Enchanté encore, et surtout, l’équipage,.. mais avec des nuances. Les maîtres chargés, les vieux seconds maîtres, calculent que, si le service sera moins rude, ils ne seront pas beaucoup plus libres qu’en rade où ils ont déjà licence d’aller à terre un soir sur deux. Mariés aussi, pères de famille, Bretons breton-nans, ils sont peu curieux de semer leur bon argent dans les cabarets… Et quels cabarets encore !… des cabarets de Cherbourg, des cabarets normands !

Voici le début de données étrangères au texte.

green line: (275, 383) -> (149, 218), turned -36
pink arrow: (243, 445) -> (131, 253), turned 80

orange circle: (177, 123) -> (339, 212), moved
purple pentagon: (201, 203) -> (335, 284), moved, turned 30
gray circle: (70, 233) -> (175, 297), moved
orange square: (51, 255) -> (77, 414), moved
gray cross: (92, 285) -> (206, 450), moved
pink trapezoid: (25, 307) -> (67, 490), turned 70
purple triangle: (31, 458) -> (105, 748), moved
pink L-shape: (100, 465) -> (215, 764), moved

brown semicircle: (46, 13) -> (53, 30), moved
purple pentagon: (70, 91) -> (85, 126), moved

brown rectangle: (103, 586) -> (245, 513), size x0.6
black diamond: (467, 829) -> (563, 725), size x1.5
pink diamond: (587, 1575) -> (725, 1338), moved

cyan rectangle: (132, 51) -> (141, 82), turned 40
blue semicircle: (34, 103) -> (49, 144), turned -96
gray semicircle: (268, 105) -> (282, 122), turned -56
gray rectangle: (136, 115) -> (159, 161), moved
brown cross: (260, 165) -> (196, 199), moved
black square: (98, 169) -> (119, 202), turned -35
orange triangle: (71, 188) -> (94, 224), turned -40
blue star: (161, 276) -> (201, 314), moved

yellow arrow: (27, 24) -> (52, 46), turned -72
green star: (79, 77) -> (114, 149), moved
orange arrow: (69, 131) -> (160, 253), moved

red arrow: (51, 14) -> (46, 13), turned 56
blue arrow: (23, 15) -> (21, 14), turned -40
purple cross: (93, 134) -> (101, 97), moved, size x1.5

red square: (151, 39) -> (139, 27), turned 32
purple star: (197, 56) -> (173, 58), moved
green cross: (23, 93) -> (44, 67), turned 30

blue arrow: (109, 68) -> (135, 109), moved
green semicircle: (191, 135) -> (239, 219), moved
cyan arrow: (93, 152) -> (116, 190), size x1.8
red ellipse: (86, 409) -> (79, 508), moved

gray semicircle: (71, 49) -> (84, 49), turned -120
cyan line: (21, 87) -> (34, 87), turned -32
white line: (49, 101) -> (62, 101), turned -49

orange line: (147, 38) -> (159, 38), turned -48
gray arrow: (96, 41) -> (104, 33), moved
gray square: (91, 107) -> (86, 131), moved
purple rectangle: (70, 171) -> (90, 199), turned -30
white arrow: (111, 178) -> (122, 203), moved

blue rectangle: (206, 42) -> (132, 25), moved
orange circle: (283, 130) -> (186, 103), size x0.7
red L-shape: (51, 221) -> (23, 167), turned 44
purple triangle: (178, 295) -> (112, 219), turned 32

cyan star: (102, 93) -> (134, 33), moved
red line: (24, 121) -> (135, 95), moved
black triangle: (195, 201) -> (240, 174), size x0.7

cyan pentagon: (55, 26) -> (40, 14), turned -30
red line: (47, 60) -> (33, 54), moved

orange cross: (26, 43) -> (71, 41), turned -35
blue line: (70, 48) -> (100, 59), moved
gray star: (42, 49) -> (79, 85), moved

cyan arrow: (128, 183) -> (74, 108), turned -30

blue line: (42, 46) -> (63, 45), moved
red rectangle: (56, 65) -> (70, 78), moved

D’autres, — la foule des bons mathurins, — y regardent de moins près : le cidre est aussi bon ici qu’à Brest ; on ne peut pas dire le contraire. Le petit verre y racle aussi bien le gosier. Et puis, quoi ?… Les filles des débits de la rue de l’Abbaye ne sont pas plus farouches que celles des bouchons de Recouvrance, n’est-ce pas ?… Alors !… Avec cela, plus de ces canotées de longueur d’où l’on sort moulu et trempé à la fois ; plus de quarts de nuit ; plus de ces tristes balades dans le noir, sous la bise aigre, le cou dans les épaules serrées… Et les exercices ? Ah ! bien oui, les exercices !… Finis, les exercices ! Et au surplus, c’est assez amusant, le port, l’arsenal : on voit du nouveau, on se promène le nez en l’air au milieu des grandes bâtisses imposantes, les bureaux, les magasins, les ateliers pleins d’énormes machines qui grincent et qui grondent comme des bêtes mauvaises ; on voit les bateaux neufs où des quantités d’ouvriers tapent à tour de bras sur les têtes retentissantes, et aussi les vieux, qui sont en réserve, silencieux, mornes, pleins de souvenirs pourtant : les anciens cuirassés où le père, le frère aîné, ont été embarqués, du temps de l’amiral X… Ah ! oui, c’est amusant, le port !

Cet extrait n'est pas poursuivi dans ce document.